X. SPHINGA Barneby & Grimes
Sphinga Barneby & Grimes, gen. nov., legumine recto planocompresso crasse papyraceo cum Havardia congrua, sed floribus elongatis, calyce profunde campanulato ante corollam emersam fusiformi acuto, corolla ipsa 11.5-27 (nec 3-5.5) mm longa, necnon androecio longissimo 4-9 (nec 0.91.5) cm longo diversa. — Sp. typica: S. platyloba (de Candolle) Barneby & Grimes = Acacia platyloba de Candolle. — Etymology: confected from Sphinx (Sphingidae), the putative pollinator + Tupi ingá, vernacular for several Mimosaceae.
Pithecolobium sect. Ortholobium sensu Bentham, 1875; 593, ex parte (spp. 84-86), lectotypo exclus.
Shrubs and trees, one sometimes sarmentose. Stipules of primary leaves subulate, spinescent. Lf-formula i-v/1-14; lf-nectary below midpetiole; the lfts opposite, the venation pinnate or (E. acatlensis) subpalmate.

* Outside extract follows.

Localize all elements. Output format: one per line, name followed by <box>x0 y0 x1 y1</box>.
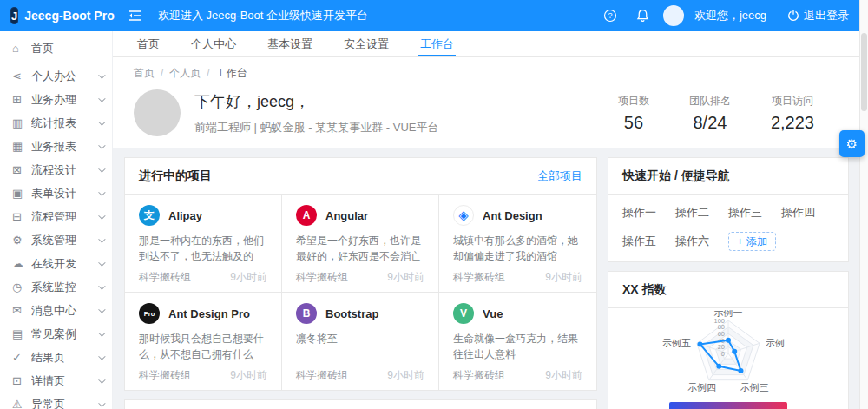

Capitula all or almost all arising from brachyblasts, the fls sessile or nearly so; fl-buds before exsertion of corolla flask-shaped, acute-acuminate; calyx cylindro-campanulate 5.5-12.5 mm; corolla narrowly trumpet-shaped 11.5-27 mm; androecium 34-176-merous, 4—9 cm, the tube usually far exserted; intrastaminal disc clasping stipe of ovary 0.5-1.3 mm tall. Pods broad-linear piano-compressed 6-10-seeded, the stiffly papery valves framed by sutures, the cavity continuous, dehiscence inert, through both sutures; seeds transverse on dilated, contorted or sigmoid funicle. — Spp. 3, two of arid or seasonally dry, tropical lowland and submontane (interior) Mexico, adjacent Guatemala, and NW South America (NE Colombia, NW Venezuela, Dutch W. I.), one endemic to Cuba.
The three species of Sphinga were all known to Bentham and grouped by him into an informal division of his Pithecolobium sect. Ortholobium, from which they were transferred by Britton and Rose to Havardia. The relationship to Havardia is not disputed, but these species differ collectively from the core of Havardia in the greatly elongated perianth (which recalls that of Macrosamanea in the context of Zygia), with long, silky corolla expanding at nightfall.
For notes on wood anatomy see discussion in Pithecellobium.